### [Task to complete]
Once you find the line with "středně těžkého třímotorového" in the entries below, return exactly every line from it through the line with "del Responsable o en su caso dispone de".

=== Given data ===

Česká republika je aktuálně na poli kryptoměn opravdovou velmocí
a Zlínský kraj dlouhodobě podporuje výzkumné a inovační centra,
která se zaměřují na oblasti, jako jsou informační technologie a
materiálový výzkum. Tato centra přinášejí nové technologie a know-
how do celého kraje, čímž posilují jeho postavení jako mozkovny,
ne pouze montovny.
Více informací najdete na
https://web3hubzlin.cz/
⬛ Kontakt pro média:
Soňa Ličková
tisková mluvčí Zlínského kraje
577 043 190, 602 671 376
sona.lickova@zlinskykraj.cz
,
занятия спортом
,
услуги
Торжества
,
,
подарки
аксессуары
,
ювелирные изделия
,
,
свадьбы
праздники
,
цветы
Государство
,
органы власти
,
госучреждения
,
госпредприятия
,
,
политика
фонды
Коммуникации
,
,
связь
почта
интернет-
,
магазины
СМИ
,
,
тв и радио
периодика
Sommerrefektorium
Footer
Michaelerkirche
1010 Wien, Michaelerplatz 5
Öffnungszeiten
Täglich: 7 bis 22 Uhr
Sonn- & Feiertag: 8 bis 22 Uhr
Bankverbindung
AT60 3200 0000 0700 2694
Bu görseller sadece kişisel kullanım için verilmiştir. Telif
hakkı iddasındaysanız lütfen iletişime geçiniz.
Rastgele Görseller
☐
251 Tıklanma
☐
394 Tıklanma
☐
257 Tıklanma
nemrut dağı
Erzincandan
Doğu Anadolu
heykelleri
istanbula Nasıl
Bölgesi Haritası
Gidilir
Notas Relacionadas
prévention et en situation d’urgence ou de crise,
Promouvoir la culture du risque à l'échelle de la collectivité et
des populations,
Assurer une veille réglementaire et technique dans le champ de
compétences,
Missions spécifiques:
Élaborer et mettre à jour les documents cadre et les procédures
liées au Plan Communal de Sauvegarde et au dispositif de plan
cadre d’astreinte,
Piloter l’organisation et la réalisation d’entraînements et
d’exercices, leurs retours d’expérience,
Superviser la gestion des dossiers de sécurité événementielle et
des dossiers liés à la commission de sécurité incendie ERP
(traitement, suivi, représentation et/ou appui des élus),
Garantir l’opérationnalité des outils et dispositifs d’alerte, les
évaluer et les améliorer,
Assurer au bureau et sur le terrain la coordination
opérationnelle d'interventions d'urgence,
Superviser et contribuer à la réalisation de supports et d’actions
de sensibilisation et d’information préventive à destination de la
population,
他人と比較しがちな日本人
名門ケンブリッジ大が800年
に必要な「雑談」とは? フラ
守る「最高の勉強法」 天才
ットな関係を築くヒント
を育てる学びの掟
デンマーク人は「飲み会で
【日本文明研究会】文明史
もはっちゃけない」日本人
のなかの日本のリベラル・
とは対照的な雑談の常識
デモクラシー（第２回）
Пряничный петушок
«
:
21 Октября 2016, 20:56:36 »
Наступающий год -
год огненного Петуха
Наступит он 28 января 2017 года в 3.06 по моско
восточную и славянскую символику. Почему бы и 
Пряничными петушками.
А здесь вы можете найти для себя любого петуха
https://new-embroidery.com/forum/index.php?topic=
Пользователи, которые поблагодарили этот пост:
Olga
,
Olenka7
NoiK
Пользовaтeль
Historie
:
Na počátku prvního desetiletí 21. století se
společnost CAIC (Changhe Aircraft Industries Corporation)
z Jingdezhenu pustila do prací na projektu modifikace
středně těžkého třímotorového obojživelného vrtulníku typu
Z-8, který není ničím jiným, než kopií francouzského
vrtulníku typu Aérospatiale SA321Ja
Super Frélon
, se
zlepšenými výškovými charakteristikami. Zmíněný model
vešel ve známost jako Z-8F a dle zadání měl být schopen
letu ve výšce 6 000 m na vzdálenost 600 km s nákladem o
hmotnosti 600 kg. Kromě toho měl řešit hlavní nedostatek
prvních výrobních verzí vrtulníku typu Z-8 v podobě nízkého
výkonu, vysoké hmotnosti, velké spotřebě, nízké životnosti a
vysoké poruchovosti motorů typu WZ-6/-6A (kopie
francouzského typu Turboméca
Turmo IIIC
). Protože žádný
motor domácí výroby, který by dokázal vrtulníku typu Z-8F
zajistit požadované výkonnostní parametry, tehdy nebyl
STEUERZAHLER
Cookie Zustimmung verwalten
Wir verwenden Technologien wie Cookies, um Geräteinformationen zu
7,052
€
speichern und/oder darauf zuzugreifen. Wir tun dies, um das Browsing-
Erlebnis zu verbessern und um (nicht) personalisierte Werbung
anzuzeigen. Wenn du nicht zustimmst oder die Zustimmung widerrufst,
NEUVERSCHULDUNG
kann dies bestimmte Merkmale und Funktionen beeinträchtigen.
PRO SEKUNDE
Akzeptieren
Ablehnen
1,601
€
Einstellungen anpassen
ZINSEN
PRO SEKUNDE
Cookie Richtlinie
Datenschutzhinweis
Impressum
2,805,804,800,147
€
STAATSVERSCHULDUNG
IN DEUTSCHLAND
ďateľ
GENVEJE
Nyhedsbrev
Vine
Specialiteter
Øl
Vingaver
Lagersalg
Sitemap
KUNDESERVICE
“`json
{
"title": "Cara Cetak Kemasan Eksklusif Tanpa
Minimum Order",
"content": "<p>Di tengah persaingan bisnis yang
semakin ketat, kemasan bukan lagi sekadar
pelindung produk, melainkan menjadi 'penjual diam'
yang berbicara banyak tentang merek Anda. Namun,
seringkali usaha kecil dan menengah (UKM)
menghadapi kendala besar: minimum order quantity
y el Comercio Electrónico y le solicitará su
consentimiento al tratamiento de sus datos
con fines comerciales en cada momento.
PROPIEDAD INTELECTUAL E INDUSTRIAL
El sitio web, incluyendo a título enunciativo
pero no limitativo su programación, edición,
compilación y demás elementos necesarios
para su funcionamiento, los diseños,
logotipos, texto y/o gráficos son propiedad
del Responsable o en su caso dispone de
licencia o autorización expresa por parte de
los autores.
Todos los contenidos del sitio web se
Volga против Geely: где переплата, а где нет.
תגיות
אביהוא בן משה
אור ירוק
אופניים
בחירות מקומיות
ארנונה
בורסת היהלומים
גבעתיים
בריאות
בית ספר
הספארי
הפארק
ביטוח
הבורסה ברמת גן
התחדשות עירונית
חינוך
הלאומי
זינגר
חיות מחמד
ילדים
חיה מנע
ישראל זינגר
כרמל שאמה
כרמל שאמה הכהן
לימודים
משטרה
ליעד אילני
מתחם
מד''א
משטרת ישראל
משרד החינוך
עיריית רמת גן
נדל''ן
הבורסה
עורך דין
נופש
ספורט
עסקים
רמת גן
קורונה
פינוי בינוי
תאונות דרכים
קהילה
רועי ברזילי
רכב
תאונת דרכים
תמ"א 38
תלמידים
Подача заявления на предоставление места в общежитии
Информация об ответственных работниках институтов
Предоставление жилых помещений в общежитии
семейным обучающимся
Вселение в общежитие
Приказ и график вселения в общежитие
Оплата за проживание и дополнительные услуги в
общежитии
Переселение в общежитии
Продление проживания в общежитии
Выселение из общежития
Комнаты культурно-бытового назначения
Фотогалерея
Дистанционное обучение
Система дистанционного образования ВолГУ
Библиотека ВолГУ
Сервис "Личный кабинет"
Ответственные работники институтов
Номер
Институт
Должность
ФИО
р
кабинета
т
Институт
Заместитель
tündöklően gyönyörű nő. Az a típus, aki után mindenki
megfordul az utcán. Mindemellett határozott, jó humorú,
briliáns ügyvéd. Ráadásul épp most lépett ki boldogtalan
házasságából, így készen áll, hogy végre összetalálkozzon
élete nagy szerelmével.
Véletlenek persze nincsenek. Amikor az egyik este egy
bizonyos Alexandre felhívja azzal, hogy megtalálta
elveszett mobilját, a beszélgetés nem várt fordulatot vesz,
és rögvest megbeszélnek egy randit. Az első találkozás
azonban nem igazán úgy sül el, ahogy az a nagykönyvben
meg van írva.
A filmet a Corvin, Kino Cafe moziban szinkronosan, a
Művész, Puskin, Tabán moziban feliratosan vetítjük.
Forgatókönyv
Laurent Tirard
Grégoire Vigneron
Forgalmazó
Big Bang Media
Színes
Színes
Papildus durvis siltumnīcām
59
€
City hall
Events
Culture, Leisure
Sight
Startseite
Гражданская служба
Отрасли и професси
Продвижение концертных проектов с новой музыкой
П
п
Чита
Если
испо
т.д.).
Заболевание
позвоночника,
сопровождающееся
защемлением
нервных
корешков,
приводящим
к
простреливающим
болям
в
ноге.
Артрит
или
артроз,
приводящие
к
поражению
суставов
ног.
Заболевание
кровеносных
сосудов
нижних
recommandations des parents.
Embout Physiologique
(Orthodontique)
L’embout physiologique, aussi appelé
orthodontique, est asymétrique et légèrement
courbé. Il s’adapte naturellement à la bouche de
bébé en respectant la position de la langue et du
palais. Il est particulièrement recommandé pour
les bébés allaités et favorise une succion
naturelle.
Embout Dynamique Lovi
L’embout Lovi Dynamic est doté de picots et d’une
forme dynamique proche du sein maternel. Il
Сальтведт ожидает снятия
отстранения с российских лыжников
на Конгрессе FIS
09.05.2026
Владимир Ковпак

===

### [Solution]
středně těžkého třímotorového obojživelného vrtulníku typu
Z-8, který není ničím jiným, než kopií francouzského
vrtulníku typu Aérospatiale SA321Ja
Super Frélon
, se
zlepšenými výškovými charakteristikami. Zmíněný model
vešel ve známost jako Z-8F a dle zadání měl být schopen
letu ve výšce 6 000 m na vzdálenost 600 km s nákladem o
hmotnosti 600 kg. Kromě toho měl řešit hlavní nedostatek
prvních výrobních verzí vrtulníku typu Z-8 v podobě nízkého
výkonu, vysoké hmotnosti, velké spotřebě, nízké životnosti a
vysoké poruchovosti motorů typu WZ-6/-6A (kopie
francouzského typu Turboméca
Turmo IIIC
). Protože žádný
motor domácí výroby, který by dokázal vrtulníku typu Z-8F
zajistit požadované výkonnostní parametry, tehdy nebyl
STEUERZAHLER
Cookie Zustimmung verwalten
Wir verwenden Technologien wie Cookies, um Geräteinformationen zu
7,052
€
speichern und/oder darauf zuzugreifen. Wir tun dies, um das Browsing-
Erlebnis zu verbessern und um (nicht) personalisierte Werbung
anzuzeigen. Wenn du nicht zustimmst oder die Zustimmung widerrufst,
NEUVERSCHULDUNG
kann dies bestimmte Merkmale und Funktionen beeinträchtigen.
PRO SEKUNDE
Akzeptieren
Ablehnen
1,601
€
Einstellungen anpassen
ZINSEN
PRO SEKUNDE
Cookie Richtlinie
Datenschutzhinweis
Impressum
2,805,804,800,147
€
STAATSVERSCHULDUNG
IN DEUTSCHLAND
ďateľ
GENVEJE
Nyhedsbrev
Vine
Specialiteter
Øl
Vingaver
Lagersalg
Sitemap
KUNDESERVICE
“`json
{
"title": "Cara Cetak Kemasan Eksklusif Tanpa
Minimum Order",
"content": "<p>Di tengah persaingan bisnis yang
semakin ketat, kemasan bukan lagi sekadar
pelindung produk, melainkan menjadi 'penjual diam'
yang berbicara banyak tentang merek Anda. Namun,
seringkali usaha kecil dan menengah (UKM)
menghadapi kendala besar: minimum order quantity
y el Comercio Electrónico y le solicitará su
consentimiento al tratamiento de sus datos
con fines comerciales en cada momento.
PROPIEDAD INTELECTUAL E INDUSTRIAL
El sitio web, incluyendo a título enunciativo
pero no limitativo su programación, edición,
compilación y demás elementos necesarios
para su funcionamiento, los diseños,
logotipos, texto y/o gráficos son propiedad
del Responsable o en su caso dispone de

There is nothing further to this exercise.